This capacity is made possible by Xilinx’s Stacked Silicon Interconnect technology, the first application of 2.5D IC stacking that gives customers twice the capacity of competing devices and leaping ahead of what Moore’s Law could otherwise offer in a monolithic 28-nanometer (nm) FPGA. Customers are using Xilinx’s Virtex-7 2000T FPGA to replace large capacity ASICs to achieve overall comparable total costs in a third of the time, creating integrated systems that increase system bandwidth and reduce power by eliminating I/O interconnect, and accelerating the prototyping and emulation of advanced ASIC systems.
“The Virtex-7 2000T FPGA marks a major milestone in Xilinx’s history of innovation and industry collaboration,” said Victor Peng, Xilinx senior VP, Programmable Platforms Development. “Of significance to our customers is the fact that Stacked Silicon Interconnect technology offers capacities that otherwise wouldn’t be possible in an FPGA for at least another process generation. They can immediately add new functionality to existing designs while forgoing an ASIC, cost reduce a 3 or 5 FPGA solution into a single FPGA or move ahead with prototyping and building system emulators using our largest FPGAs at least a year earlier than typical for a new generation.”
Historically, the largest devices that make up an FPGA family are the last to be made available to customers. This is a result of the time it takes a new semiconductor process to ramp up and support the yields per wafer that make the largest devices economically viable. Xilinx’s Stacked Silicon Interconnect technology overcomes the challenges of yielding defect-free, large monolithic die by building the world’s largest capacity programmable logic device from four separate FPGA die interconnected upon a passive silicon interposer.
“ARM is pleased to work with Xilinx in deploying the class-leading Virtex-7 2000T device into our validation infrastructure,” said John Goodenough, VP Design Technology and Automation, ARM. “The new device underpins a flexible, yet targeted, emulation architecture and delivers a significant capacity improvement, allowing us to more easily run complete system verification and validation for our next generation processors.”
The Virtex-7 2000T device also provides equipment manufacturers with an integration platform that will help them overcome the challenges of lowering power while increasing performance and capabilities. By eliminating the I/O interfaces between different ICs on a circuit board, a system’s overall power consumption can be reduced considerably. Customers can also lower bill-of -material, test and development cycle costs when fewer IC devices are required on a circuit board. Because the die align side by side on a silicon interposer, the technology avoids the power and reliability issues that can result from stacking multiple dies on top of each other. The interposer includes over 10,000 high speed interconnects between each die enabling the high-performance integration required for a wide range of applications.

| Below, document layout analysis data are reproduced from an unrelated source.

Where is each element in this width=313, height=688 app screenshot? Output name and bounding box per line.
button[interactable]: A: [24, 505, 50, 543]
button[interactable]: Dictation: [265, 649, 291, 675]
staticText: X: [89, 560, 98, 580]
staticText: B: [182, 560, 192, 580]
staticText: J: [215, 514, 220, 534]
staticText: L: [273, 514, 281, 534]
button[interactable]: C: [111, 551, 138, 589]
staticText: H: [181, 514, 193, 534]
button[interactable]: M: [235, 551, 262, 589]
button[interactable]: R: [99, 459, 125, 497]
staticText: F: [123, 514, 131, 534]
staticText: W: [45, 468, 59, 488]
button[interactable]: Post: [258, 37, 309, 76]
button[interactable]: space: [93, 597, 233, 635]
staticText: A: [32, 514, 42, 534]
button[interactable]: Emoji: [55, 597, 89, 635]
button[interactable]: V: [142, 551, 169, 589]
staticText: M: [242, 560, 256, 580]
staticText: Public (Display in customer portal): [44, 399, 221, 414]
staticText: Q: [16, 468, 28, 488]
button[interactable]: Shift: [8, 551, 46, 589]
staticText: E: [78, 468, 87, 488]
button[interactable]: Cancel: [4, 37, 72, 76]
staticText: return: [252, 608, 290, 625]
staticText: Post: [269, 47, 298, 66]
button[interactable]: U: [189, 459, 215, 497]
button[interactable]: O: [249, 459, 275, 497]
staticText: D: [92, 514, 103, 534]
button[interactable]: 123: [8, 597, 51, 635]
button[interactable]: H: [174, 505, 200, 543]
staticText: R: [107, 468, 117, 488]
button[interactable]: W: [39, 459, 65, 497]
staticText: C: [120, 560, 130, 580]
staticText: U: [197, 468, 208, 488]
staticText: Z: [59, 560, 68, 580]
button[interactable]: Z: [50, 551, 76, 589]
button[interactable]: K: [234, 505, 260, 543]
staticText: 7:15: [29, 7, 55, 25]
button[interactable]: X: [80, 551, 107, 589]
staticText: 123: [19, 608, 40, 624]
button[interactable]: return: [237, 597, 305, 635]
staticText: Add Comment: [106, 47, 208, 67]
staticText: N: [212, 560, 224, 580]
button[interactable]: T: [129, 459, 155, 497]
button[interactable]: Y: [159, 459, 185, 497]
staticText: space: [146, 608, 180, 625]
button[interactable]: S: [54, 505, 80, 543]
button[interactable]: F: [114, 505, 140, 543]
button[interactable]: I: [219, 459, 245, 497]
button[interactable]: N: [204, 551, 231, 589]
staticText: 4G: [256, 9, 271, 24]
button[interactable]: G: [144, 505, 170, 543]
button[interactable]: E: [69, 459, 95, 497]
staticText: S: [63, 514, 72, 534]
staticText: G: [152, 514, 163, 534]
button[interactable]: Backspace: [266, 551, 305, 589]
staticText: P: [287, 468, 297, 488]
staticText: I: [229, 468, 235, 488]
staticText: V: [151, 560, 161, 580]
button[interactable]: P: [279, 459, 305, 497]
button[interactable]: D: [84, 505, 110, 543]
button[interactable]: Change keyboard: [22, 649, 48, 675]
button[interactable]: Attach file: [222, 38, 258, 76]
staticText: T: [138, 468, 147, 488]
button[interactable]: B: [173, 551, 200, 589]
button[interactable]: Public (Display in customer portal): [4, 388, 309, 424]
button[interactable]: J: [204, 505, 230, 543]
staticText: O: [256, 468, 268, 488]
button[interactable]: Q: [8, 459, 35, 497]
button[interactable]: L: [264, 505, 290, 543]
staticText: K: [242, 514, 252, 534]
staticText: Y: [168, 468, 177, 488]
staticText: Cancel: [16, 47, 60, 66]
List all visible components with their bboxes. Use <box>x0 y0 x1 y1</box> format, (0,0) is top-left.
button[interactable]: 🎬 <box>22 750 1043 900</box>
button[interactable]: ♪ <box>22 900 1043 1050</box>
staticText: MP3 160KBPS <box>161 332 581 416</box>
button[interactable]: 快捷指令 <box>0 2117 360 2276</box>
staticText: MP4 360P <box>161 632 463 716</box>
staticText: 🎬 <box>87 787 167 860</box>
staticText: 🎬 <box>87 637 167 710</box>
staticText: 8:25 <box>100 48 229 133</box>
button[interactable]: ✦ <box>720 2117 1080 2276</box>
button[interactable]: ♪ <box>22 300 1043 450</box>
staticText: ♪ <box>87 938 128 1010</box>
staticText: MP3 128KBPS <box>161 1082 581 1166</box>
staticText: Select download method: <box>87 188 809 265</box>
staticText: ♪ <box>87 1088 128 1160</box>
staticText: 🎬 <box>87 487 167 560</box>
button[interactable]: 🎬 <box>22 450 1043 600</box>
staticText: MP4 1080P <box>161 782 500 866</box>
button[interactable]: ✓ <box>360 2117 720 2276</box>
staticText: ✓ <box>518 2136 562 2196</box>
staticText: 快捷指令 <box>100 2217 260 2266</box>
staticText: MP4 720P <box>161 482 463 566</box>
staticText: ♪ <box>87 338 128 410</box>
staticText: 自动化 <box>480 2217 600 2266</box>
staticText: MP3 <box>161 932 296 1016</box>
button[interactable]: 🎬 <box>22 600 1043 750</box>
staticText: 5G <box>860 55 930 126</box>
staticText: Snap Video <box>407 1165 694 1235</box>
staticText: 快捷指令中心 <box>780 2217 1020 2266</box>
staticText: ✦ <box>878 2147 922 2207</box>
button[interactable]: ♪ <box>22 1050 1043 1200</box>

The Virtex-7 2000T FPGA gives customers the capacity, performance and power typically only found in large capacity ASICs, with the added benefits of re-programmability. For the growing number of systems and markets where economics work against ASIC development, the Virtex-7 2000T offers a unique, scalable alternative to the risk of re-spins and more than $50 million in non-reoccurring engineering (NRE) costs of a 28nm custom-made IC.
All Xilinx 28nm devices – Artix-7, Kintex-7, Virtex-7 FPGAs and Zynq-7000 EPP – share a unified architecture that supports design and IP reuse within and across families. They are all built on TSMC’s 28nm HPL (low power with HKMG) process to deliver FPGAs that consume 50 percent less static power than competing devices. Since lower static power becomes increasingly important as device capacity goes up, 28nm HPL is a key factor behind the Virtex-7 2000T device’s lower power consumption compared to designs implemented in multiple FPGAs.